I usually don't read translated books, when I am able to understand the native language, but too bad I noticed this too late.
That said, this book was interesting. It started with a comparison of Cucumber and FitNesse in two dummy projects, although the first one was pretty short and I don't fully agree with the handling of the traffic lights.
The later chapter gave more theory about the whole process and the way of thinking.
Overall pretty recommended, if you want to have a brief introduction into the whole "Specification by Example" idea and the book contains lots of ideas for further reads.
Maybe it was a game-changer when it came out and the first 1/3 is engaging enough and a quick read.
But the central part with the worked example of test driving development of a traffic light management problem was not well described making relating the justification to the code changes hard to understand. (by contrast for an outstanding book on this kind of thing James Grenning's book on testing embedded systems is excellent).
The final 1/3 seemed like a bunch of common-sense platitudes that were not particularly actionable.

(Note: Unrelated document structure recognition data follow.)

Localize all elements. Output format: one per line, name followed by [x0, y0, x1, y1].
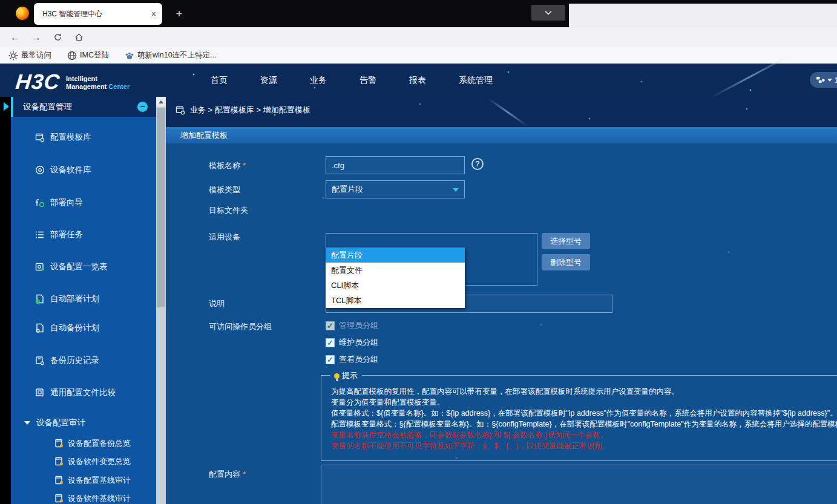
home-icon	[74, 33, 84, 42]
sidebar-subitem-software-change-overview[interactable]: 设备软件变更总览	[54, 456, 131, 467]
backup-history-icon	[35, 356, 45, 365]
operator-groups-label: 可访问操作员分组	[209, 321, 272, 332]
checkbox-checked-icon[interactable]: ✓	[326, 355, 335, 364]
operator-group-viewer[interactable]: ✓ 查看员分组	[326, 353, 378, 365]
bookmark-win10-issue[interactable]: 萌新win10连不上特定...	[125, 50, 217, 61]
tab-strip-light-area	[569, 4, 837, 27]
sidebar-title: 设备配置管理	[23, 102, 72, 113]
tip-line: 值变量格式：${值变量名称}。如：${ip address}，在部署该配置模板时…	[331, 408, 837, 419]
tab-list-chevron-button[interactable]	[531, 5, 565, 21]
template-library-icon	[35, 133, 45, 142]
sidebar-collapse-button[interactable]: −	[137, 102, 148, 112]
dropdown-option-tcl-script[interactable]: TCL脚本	[326, 293, 465, 308]
breadcrumb-page-icon	[176, 105, 185, 115]
nav-home[interactable]: 首页	[211, 75, 228, 86]
sidebar-item-deploy-wizard[interactable]: 部署向导	[35, 197, 83, 208]
browser-tab-strip: H3C 智能管理中心 × +	[0, 0, 837, 27]
checkbox-checked-icon[interactable]: ✓	[326, 338, 335, 347]
sidebar-item-auto-deploy-plan[interactable]: 自动部署计划	[35, 293, 99, 304]
header-query-button[interactable]: 查	[810, 72, 837, 88]
browser-toolbar: ← →	[0, 27, 837, 47]
delete-model-button[interactable]: 删除型号	[542, 254, 590, 270]
nav-resources[interactable]: 资源	[260, 75, 277, 86]
sidebar-header[interactable]: 设备配置管理 −	[11, 97, 156, 117]
reload-icon	[53, 33, 62, 42]
sidebar-group-device-config-audit[interactable]: 设备配置审计	[24, 417, 85, 428]
dropdown-option-cli-script[interactable]: CLI脚本	[326, 278, 465, 293]
sidebar-subitem-software-baseline-audit[interactable]: 设备软件基线审计	[54, 493, 131, 504]
tab-close-icon[interactable]: ×	[151, 9, 156, 19]
query-label-partial: 查	[835, 74, 837, 85]
dropdown-option-config-fragment[interactable]: 配置片段	[326, 247, 465, 263]
bookmark-imc-login[interactable]: IMC登陆	[67, 50, 109, 61]
checkbox-checked-disabled-icon: ✓	[326, 321, 335, 330]
panel-header: 增加配置模板	[166, 127, 837, 143]
task-list-icon	[35, 230, 45, 240]
tip-warning-line: 变量名称前后空格会被忽略，即参数${参数名称} 和 ${ 参数名称 }视为同一个…	[331, 430, 837, 440]
new-tab-button[interactable]: +	[171, 5, 188, 22]
breadcrumb: 业务 > 配置模板库 > 增加配置模板	[176, 105, 310, 116]
required-asterisk: *	[243, 470, 246, 479]
left-edge-strip	[0, 97, 11, 504]
widget-cluster-icon	[816, 76, 825, 84]
nav-alarm[interactable]: 告警	[359, 75, 376, 86]
nav-system[interactable]: 系统管理	[459, 75, 493, 86]
sidebar-pointer-icon	[4, 102, 9, 111]
config-content-label: 配置内容*	[209, 469, 246, 480]
template-type-label: 模板类型	[209, 185, 240, 195]
browser-tab[interactable]: H3C 智能管理中心 ×	[34, 3, 162, 25]
sidebar-item-device-software-library[interactable]: 设备软件库	[35, 165, 91, 175]
sidebar-item-device-config-overview[interactable]: 设备配置一览表	[35, 261, 108, 272]
top-navigation: 首页 资源 业务 告警 报表 系统管理	[211, 64, 493, 97]
help-icon[interactable]: ?	[471, 158, 484, 170]
template-type-select[interactable]: 配置片段	[326, 180, 465, 198]
dropdown-option-config-file[interactable]: 配置文件	[326, 263, 465, 278]
home-button[interactable]	[70, 27, 88, 47]
sidebar-item-auto-backup-plan[interactable]: 自动备份计划	[35, 322, 99, 333]
bookmarks-bar: 最常访问 IMC登陆 萌新win10连不上特定...	[0, 47, 837, 64]
template-type-dropdown: 配置片段 配置文件 CLI脚本 TCL脚本	[326, 247, 465, 308]
sidebar-item-config-template-library[interactable]: 配置模板库	[35, 132, 91, 143]
panel-title: 增加配置模板	[180, 130, 228, 141]
sidebar: 设备配置管理 − 配置模板库 设备软件库 部署向导	[11, 97, 156, 504]
reload-button[interactable]	[48, 27, 67, 47]
scrollbar-thumb[interactable]	[157, 108, 165, 307]
operator-group-admin[interactable]: ✓ 管理员分组	[326, 319, 378, 332]
doc-gear-icon	[54, 494, 64, 503]
description-label: 说明	[209, 298, 225, 309]
sidebar-subitem-config-backup-overview[interactable]: 设备配置备份总览	[54, 438, 131, 449]
vertical-scrollbar[interactable]	[156, 97, 166, 504]
h3c-logo-subtitle: Intelligent Management Center	[66, 75, 130, 91]
config-content-textarea[interactable]	[321, 465, 837, 504]
lightbulb-icon	[334, 373, 340, 379]
sidebar-accent-bar	[11, 97, 13, 117]
select-arrow-icon	[453, 188, 459, 192]
tip-warning-line: 变量的名称不能使用不可见字符及如下字符：§、$、{、}，以便变量能被正常识别。	[331, 440, 837, 451]
operator-group-maintainer[interactable]: ✓ 维护员分组	[326, 336, 378, 349]
sidebar-subitem-config-baseline-audit[interactable]: 设备配置基线审计	[54, 475, 131, 486]
bookmark-most-visited[interactable]: 最常访问	[8, 50, 51, 61]
auto-deploy-doc-icon	[35, 294, 45, 304]
forward-button[interactable]: →	[27, 27, 45, 47]
chevron-down-icon	[24, 421, 30, 425]
doc-gear-icon	[54, 457, 64, 466]
minus-icon: −	[140, 102, 145, 111]
nav-service[interactable]: 业务	[310, 75, 327, 86]
sidebar-item-backup-history[interactable]: 备份历史记录	[35, 355, 99, 366]
template-name-input[interactable]	[326, 156, 465, 174]
select-model-button[interactable]: 选择型号	[542, 233, 590, 249]
nav-report[interactable]: 报表	[409, 75, 426, 86]
template-name-label: 模板名称*	[209, 160, 246, 171]
breadcrumb-text[interactable]: 业务 > 配置模板库 > 增加配置模板	[190, 105, 310, 116]
sidebar-item-deploy-tasks[interactable]: 部署任务	[35, 229, 83, 240]
firefox-icon[interactable]	[16, 7, 29, 20]
gear-icon	[8, 51, 18, 61]
h3c-logo-text: H3C	[15, 70, 61, 94]
chevron-down-icon	[544, 10, 553, 15]
scrollbar-up-button[interactable]	[156, 97, 166, 106]
deploy-wizard-icon	[35, 198, 45, 208]
back-button[interactable]: ←	[6, 27, 24, 47]
sidebar-item-generic-config-compare[interactable]: 通用配置文件比较	[35, 387, 116, 398]
software-disc-icon	[35, 165, 45, 175]
auto-backup-doc-icon	[35, 323, 45, 333]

"A tool is not a strategy." The best line from the book is actually a quote from a separate book: Lessons Learned in Software Testing. If you were unfortunate enough to pick up this book and decide to read it, I'd advise skipping to section 3 where all of the "meat" is. As it stands this would have been better served as a blog post. The organization is lacking, the examples aren't great, the conversations to purvey pair programming or teamwork are contrived and it's chock-full of filler text.
A well written starting guide on the topic of acceptance test-driven development. The book shows the basic topics and helps you to make your first steps with ATTD. The examples are realistic and help you to understand how this style of testing is different from other approaches. However, by aiming at beginners it will not cover intermediate topics.
A book introduces some basic knowledge of ATDD and usage of cucumber as well as FitNesse. This book is generally okay, but some parts appear to be outdated or difficult to understand.
A good ATDD primer for beginners. Those who have already experienced ATDD or have read "Specification by Example", "The RSpec Book" and "The Cucumber Book" would uncover few secrets. Although I have to admit that Part 3 about principles and values is a good summary to refer to if you need to quickly refresh your memory or teach someone else the ATDD discipline.
On piratical side, just ok to see a little bit how to combine ATDD and TDD and have a introduction on different tools (Part I and Part II). On the conceptual/principle side I did not find nothing very interesting or useful.